His ties to the Mother Church had fallen to all but nil in recent decades, but he still loved to flutter his Georgetown diploma in my face as evidence of both moral and intellectual superiority. He
affected a kidding, sometimes even self-deprecatory, tone, but there was much more to it.
"Too bad you didn't marry a Jesuit priest," I said. "Think of the magnificent offspring from such a union as that."
"Oh, don't think I didn't try. Back in Poughkeepsie, it's the one thing the folks could have accepted and understood."
"So tell me this, then, Mr. Sees-All-Knows-All: Why did Vernon Crockwell fire me today?"
He pondered this. "I'm stuck on that one. Though a better question is, Why did Crockwell want to hire you in the first place?"
"Leave it to a Jesuit to unhelpfully answer a question with a question."
"No, really. It is a more useful question."

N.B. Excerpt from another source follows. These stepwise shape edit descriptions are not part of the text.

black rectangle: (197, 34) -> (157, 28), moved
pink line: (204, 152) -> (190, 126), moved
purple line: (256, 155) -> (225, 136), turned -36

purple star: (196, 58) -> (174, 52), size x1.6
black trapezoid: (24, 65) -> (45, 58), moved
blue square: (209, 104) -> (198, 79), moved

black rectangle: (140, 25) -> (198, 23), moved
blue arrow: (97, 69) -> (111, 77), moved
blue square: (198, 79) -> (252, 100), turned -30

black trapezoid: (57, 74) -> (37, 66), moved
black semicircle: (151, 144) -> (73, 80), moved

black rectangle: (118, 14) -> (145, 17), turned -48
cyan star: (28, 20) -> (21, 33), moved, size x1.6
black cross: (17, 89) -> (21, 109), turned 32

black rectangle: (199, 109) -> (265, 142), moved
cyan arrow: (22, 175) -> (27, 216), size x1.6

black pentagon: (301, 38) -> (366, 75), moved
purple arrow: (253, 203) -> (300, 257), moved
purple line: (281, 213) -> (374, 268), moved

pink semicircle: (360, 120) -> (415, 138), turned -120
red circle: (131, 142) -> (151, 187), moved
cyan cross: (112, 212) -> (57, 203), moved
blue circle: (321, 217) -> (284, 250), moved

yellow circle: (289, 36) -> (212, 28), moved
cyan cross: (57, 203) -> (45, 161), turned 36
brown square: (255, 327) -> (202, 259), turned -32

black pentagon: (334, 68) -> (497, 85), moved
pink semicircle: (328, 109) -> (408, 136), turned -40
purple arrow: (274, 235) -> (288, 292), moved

"You're right, I know. Crockwell kept telling me he'd chosen me on account of my famous super-competence. But he dropped that line after a while. My guess is, the reason he wanted to hire me and the reason he wants to fire me are similar or the same. Whatever they are or it is."
"He's an enigma. An enigma and a—reprehensible character."
"Bierly is easier, of course. He wants me to have Crockwell dragged through the mud for a crime he may have but probably did not commit. Bierly wants this awfully badly, but not so badly that he'll risk my exposing something that went on involving Bierly, Haig, Crockwell and Steven St. James. I'm still at a loss as to what that might be. But if I'm cleverer and luckier talking to Steven St. James than I was the last time I ran into him, maybe we'll soon find out. Anyway, St. James, not having hired me, can't fire me. At least there's that. I'll only have been fired by three people in one day, not four."